REQUIRED WORK
Identify each line below containing the string "picker" and copy it.

AVAILABLE DATA
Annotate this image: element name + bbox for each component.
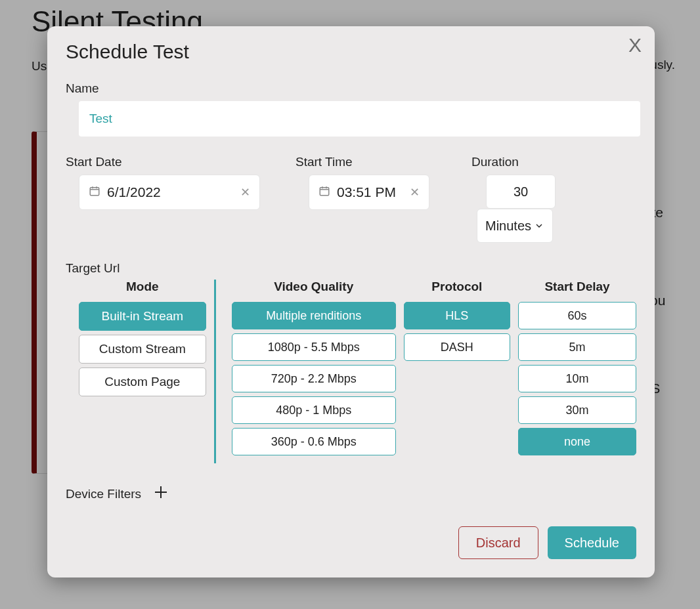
protocol-header: Protocol bbox=[404, 280, 510, 294]
duration-label: Duration bbox=[471, 155, 636, 169]
duration-unit-value: Minutes bbox=[485, 219, 531, 234]
start-delay-option[interactable]: 10m bbox=[518, 365, 636, 392]
start-time-value: 03:51 PM bbox=[337, 184, 396, 200]
device-filters-label: Device Filters bbox=[66, 487, 141, 501]
clear-date-icon[interactable]: ✕ bbox=[240, 185, 250, 200]
protocol-option[interactable]: HLS bbox=[404, 302, 510, 329]
mode-option[interactable]: Built-in Stream bbox=[79, 302, 206, 331]
mode-option[interactable]: Custom Page bbox=[79, 368, 206, 396]
device-filters-row: Device Filters bbox=[66, 484, 636, 503]
start-date-picker[interactable]: 6/1/2022 ✕ bbox=[79, 175, 260, 210]
target-url-grid: Mode Built-in StreamCustom StreamCustom … bbox=[66, 280, 636, 463]
duration-unit-select[interactable]: Minutes bbox=[477, 209, 553, 243]
video-quality-option[interactable]: 720p - 2.2 Mbps bbox=[232, 365, 396, 392]
start-delay-option[interactable]: 30m bbox=[518, 396, 636, 424]
video-quality-header: Video Quality bbox=[232, 280, 396, 294]
protocol-option[interactable]: DASH bbox=[404, 333, 510, 361]
start-delay-option[interactable]: 5m bbox=[518, 333, 636, 361]
column-mode: Mode Built-in StreamCustom StreamCustom … bbox=[66, 280, 206, 463]
modal-footer: Discard Schedule bbox=[458, 526, 636, 559]
chevron-down-icon bbox=[534, 220, 544, 231]
calendar-icon bbox=[318, 185, 330, 200]
schedule-test-modal: X Schedule Test Name Start Date 6/1/2022… bbox=[47, 26, 655, 578]
column-protocol: Protocol HLSDASH bbox=[396, 280, 510, 463]
mode-header: Mode bbox=[79, 280, 206, 294]
start-date-value: 6/1/2022 bbox=[107, 184, 161, 200]
start-delay-option[interactable]: none bbox=[518, 428, 636, 455]
start-time-picker[interactable]: 03:51 PM ✕ bbox=[309, 175, 429, 210]
column-start-delay: Start Delay 60s5m10m30mnone bbox=[510, 280, 636, 463]
close-button[interactable]: X bbox=[628, 35, 642, 55]
svg-rect-0 bbox=[90, 187, 99, 195]
name-label: Name bbox=[66, 81, 636, 96]
svg-rect-1 bbox=[320, 187, 329, 195]
duration-value-input[interactable]: 30 bbox=[486, 175, 556, 209]
video-quality-option[interactable]: Multiple renditions bbox=[232, 302, 396, 329]
calendar-icon bbox=[89, 185, 100, 200]
start-delay-option[interactable]: 60s bbox=[518, 302, 636, 329]
mode-option[interactable]: Custom Stream bbox=[79, 335, 206, 364]
modal-title: Schedule Test bbox=[66, 41, 636, 63]
start-time-label: Start Time bbox=[295, 155, 471, 169]
schedule-button[interactable]: Schedule bbox=[548, 526, 636, 559]
start-delay-header: Start Delay bbox=[518, 280, 636, 294]
video-quality-option[interactable]: 360p - 0.6 Mbps bbox=[232, 428, 396, 455]
video-quality-option[interactable]: 480p - 1 Mbps bbox=[232, 396, 396, 424]
name-input[interactable] bbox=[79, 101, 640, 136]
clear-time-icon[interactable]: ✕ bbox=[410, 185, 420, 200]
target-url-label: Target Url bbox=[66, 261, 636, 276]
add-filter-button[interactable] bbox=[153, 484, 169, 503]
discard-button[interactable]: Discard bbox=[458, 526, 538, 559]
start-date-label: Start Date bbox=[66, 155, 295, 169]
column-video-quality: Video Quality Multiple renditions1080p -… bbox=[214, 280, 396, 463]
video-quality-option[interactable]: 1080p - 5.5 Mbps bbox=[232, 333, 396, 361]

YOUR RESPONSE
start-date-picker[interactable]: 6/1/2022 ✕ bbox=[79, 175, 260, 210]
start-time-picker[interactable]: 03:51 PM ✕ bbox=[309, 175, 429, 210]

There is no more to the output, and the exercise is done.